-- Assignment --
Check every line below for the word "home" and copy each one that has it.

*** Block opens ***

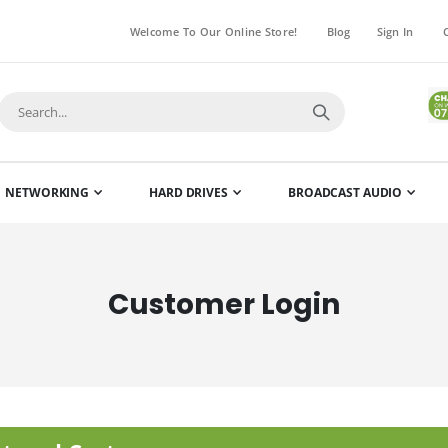
Welcome To Our Online Store!
Blog
Sign In
NETWORKING
HARD DRIVES
BROADCAST AUDIO
Customer Login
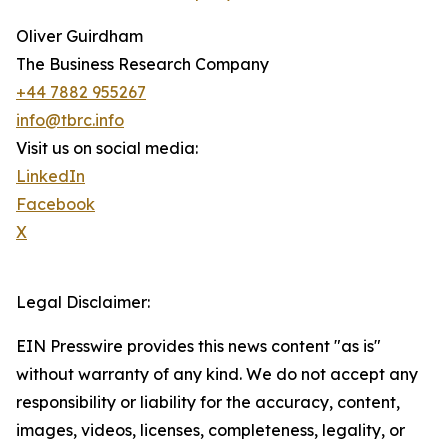
Oliver Guirdham
The Business Research Company
+44 7882 955267
info@tbrc.info
Visit us on social media:
LinkedIn
Facebook
X
Legal Disclaimer:
EIN Presswire provides this news content "as is"
without warranty of any kind. We do not accept any
responsibility or liability for the accuracy, content,
images, videos, licenses, completeness, legality, or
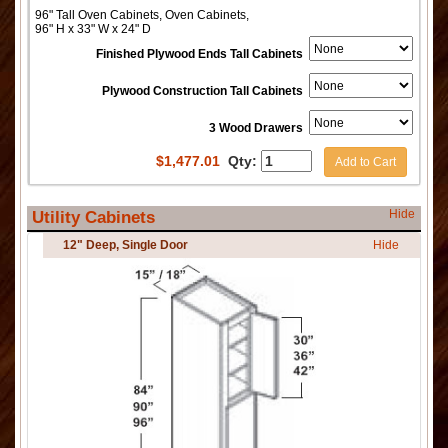
96" Tall Oven Cabinets, Oven Cabinets,
96" H x 33" W x 24" D
Finished Plywood Ends Tall Cabinets
Plywood Construction Tall Cabinets
3 Wood Drawers
$
1,477.01
Qty:
Add to Cart
Hide
Utility Cabinets
12" Deep, Single Door
Hide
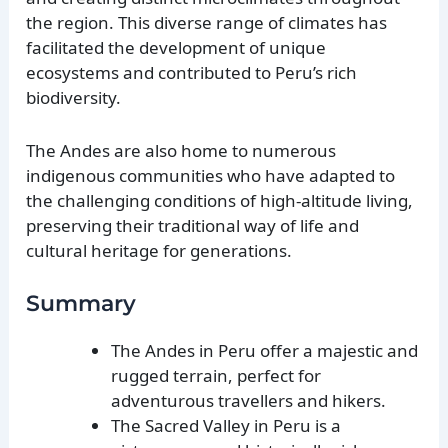
the region. This diverse range of climates has
facilitated the development of unique
ecosystems and contributed to Peru’s rich
biodiversity.
The Andes are also home to numerous
indigenous communities who have adapted to
the challenging conditions of high-altitude living,
preserving their traditional way of life and
cultural heritage for generations.
Summary
The Andes in Peru offer a majestic and
rugged terrain, perfect for
adventurous travellers and hikers.
The Sacred Valley in Peru is a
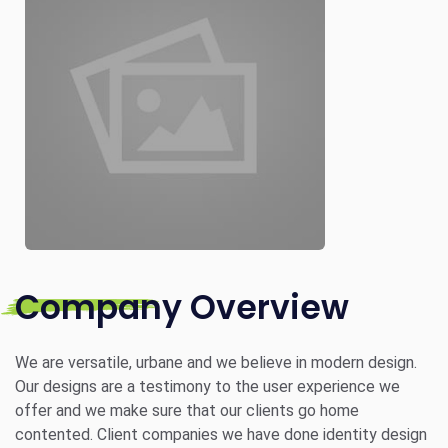
Company Overview
We are versatile, urbane and we believe in modern design.
Our designs are a testimony to the user experience we
offer and we make sure that our clients go home
contented. Client companies we have done identity design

*** Block closes ***

-- The completed task --
The Andes are also home to numerous
offer and we make sure that our clients go home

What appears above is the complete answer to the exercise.